- [Instructions for the task]: From the entries that follow, pick out all lines holding "sobre".

(Dataset entries)
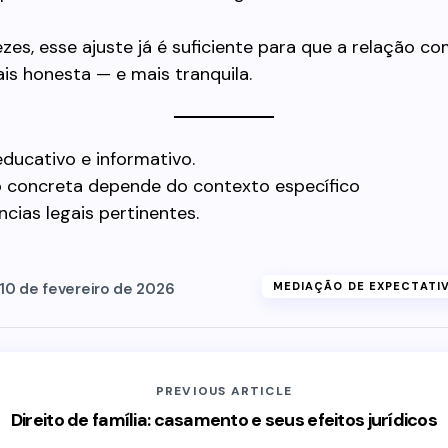
ezes, esse ajuste já é suficiente para que a relação co
is honesta — e mais tranquila.
ducativo e informativo.
o concreta depende do contexto específico
ncias legais pertinentes.
10 de fevereiro de 2026
MEDIAÇÃO DE EXPECTATIV
PREVIOUS ARTICLE
Direito de família: casamento e seus efeitos jurídicos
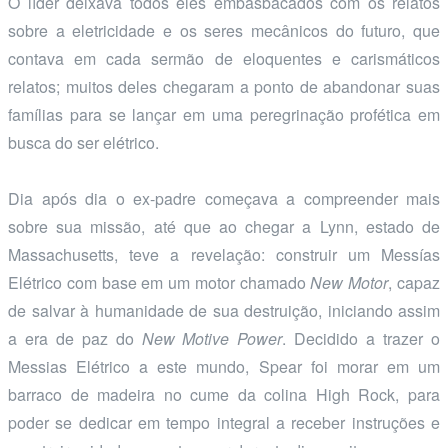
O líder deixava todos eles embasbacados com os relatos
sobre a eletricidade e os seres mecânicos do futuro, que
contava em cada sermão de eloquentes e carismáticos
relatos; muitos deles chegaram a ponto de abandonar suas
famílias para se lançar em uma peregrinação profética em
busca do ser elétrico.
Dia após dia o ex-padre começava a compreender mais
sobre sua missão, até que ao chegar a Lynn, estado de
Massachusetts, teve a revelação: construir um Messías
Elétrico com base em um motor chamado
New Motor
, capaz
de salvar à humanidade de sua destruição, iniciando assim
a era de paz do
New Motive Power
. Decidido a trazer o
Messias Elétrico a este mundo, Spear foi morar em um
barraco de madeira no cume da colina High Rock, para
poder se dedicar em tempo integral a receber instruções e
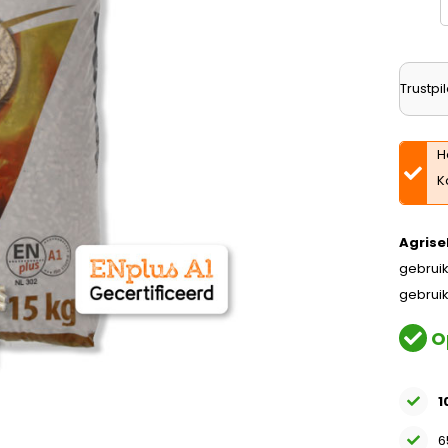
Trustpil
H
K
Agrise
gebruik
gebruik
O
1
6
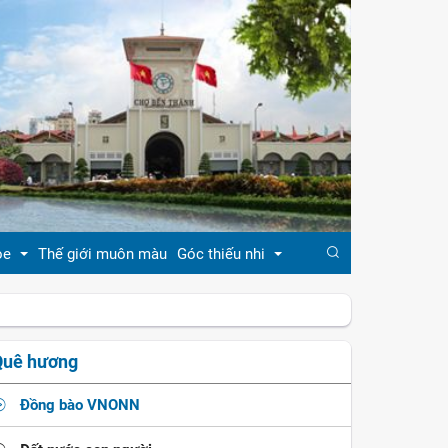
ỏe
Thế giới muôn màu
Góc thiếu nhi
đẹp
Truyện cổ tích
Quê hương
khỏe
Ca dao - tục ngữ
Đồng bào VNONN
ẹp
Đồng dao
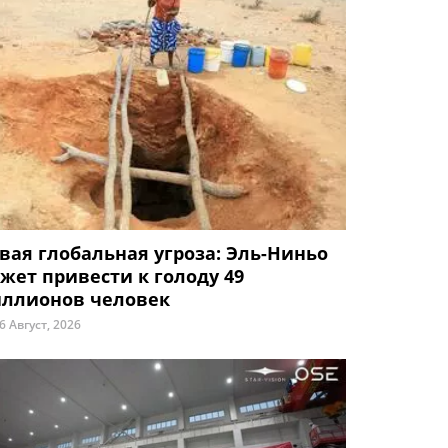
вая глобальная угроза: Эль-Ниньо
жет привести к голоду 49
ллионов человек
6 Август, 2026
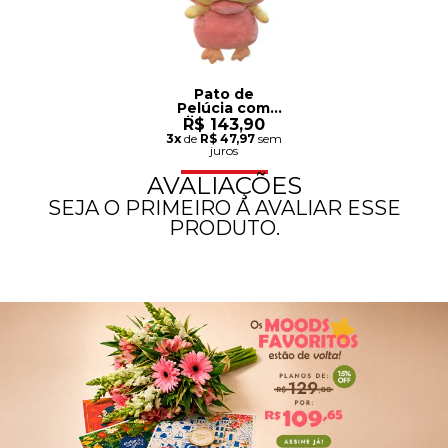
Pato de
Pelúcia com
Pijama 23cm
R$ 143,90
3x
de
R$ 47,97
sem
juros
AVALIAÇÕES
SEJA O PRIMEIRO A AVALIAR ESSE
PRODUTO.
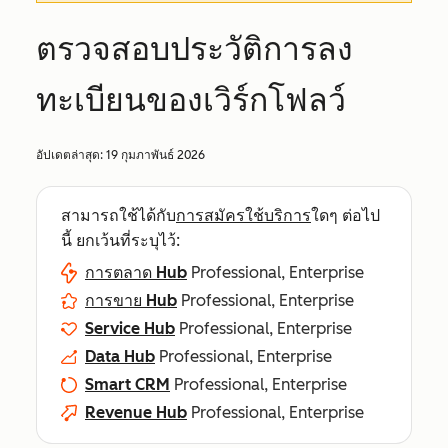
ตรวจสอบประวัติการลง
ทะเบียนของเวิร์กโฟลว์
อัปเดตล่าสุด:
19 กุมภาพันธ์ 2026
สามารถใช้ได้กับ
การสมัครใช้บริการ
ใดๆ ต่อไป
นี้ ยกเว้นที่ระบุไว้:
การตลาด Hub
Professional, Enterprise
การขาย Hub
Professional, Enterprise
Service Hub
Professional, Enterprise
Data Hub
Professional, Enterprise
Smart CRM
Professional, Enterprise
Revenue Hub
Professional, Enterprise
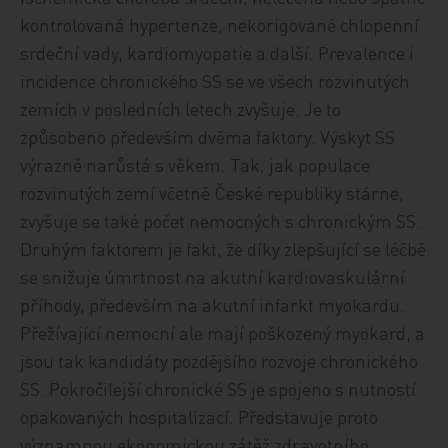
kontrolovaná hypertenze, nekorigované chlopenní
srdeční vady, kardiomyopatie a další. Prevalence i
incidence chronického SS se ve všech rozvinutých
zemích v posledních letech zvyšuje. Je to
způsobeno především dvěma faktory. Výskyt SS
výrazně narůstá s věkem. Tak, jak populace
rozvinutých zemí včetně České republiky stárne,
zvyšuje se také počet nemocných s chronickým SS.
Druhým faktorem je fakt, že díky zlepšující se léčbě
se snižuje úmrtnost na akutní kardiovaskulární
příhody, především na akutní infarkt myokardu.
Přežívající nemocní ale mají poškozený myokard, a
jsou tak kandidáty pozdějšího rozvoje chronického
SS. Pokročilejší chronické SS je spojeno s nutností
opakovaných hospitalizací. Představuje proto
významnou ekonomickou zátěž zdravotního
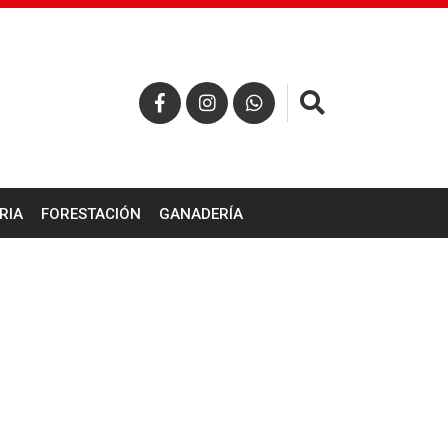
×
RIA
FORESTACIÓN
GANADERÍA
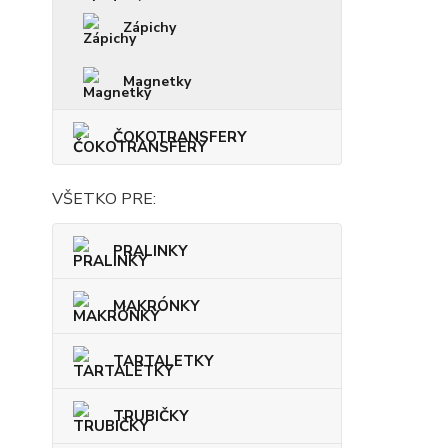
Zápichy
Magnetky
ČOKOTRANSFERY
VŠETKO PRE:
PRALINKY
MAKRÓNKY
TARTALETKY
TRUBIČKY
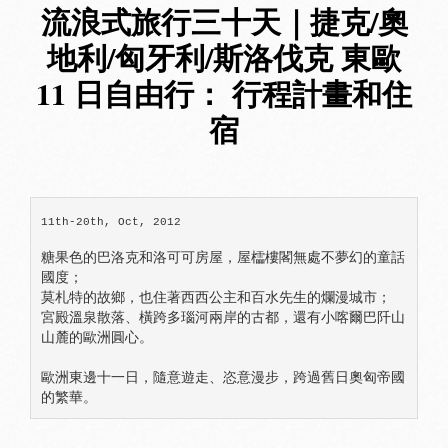
流浪式旅行三十天｜捷克/奧
地利/匈牙利/斯洛伐克 東歐
11 日自由行： 行程計畫和住
宿
11th-20th, Oct, 2012
糖果色的巴洛克和洛可可房屋，屋櫺樓閣無處不夢幻的童話
國度；

莫札特的故鄉，也住著西西公主和百水先生的爛漫城市；

宮殿溫泉散落、橫跨多瑙河兩岸的古都，還有小喀爾巴阡山
山麓的歐洲圓心。

歐洲東邊十一日，隨意遊走、恣意漫步，跨過舊日奧匈帝國
的繁華。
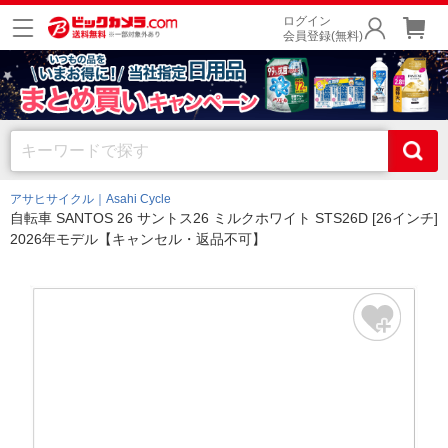
ログイン
会員登録(無料)
アサヒサイクル｜Asahi Cycle
自転車 SANTOS 26 サントス26 ミルクホワイト STS26D [26インチ]
2026年モデル【キャンセル・返品不可】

- [Exercise answer]:
sobre a eletricidade e os seres mecânicos do futuro, que
sobre sua missão, até que ao chegar a Lynn, estado de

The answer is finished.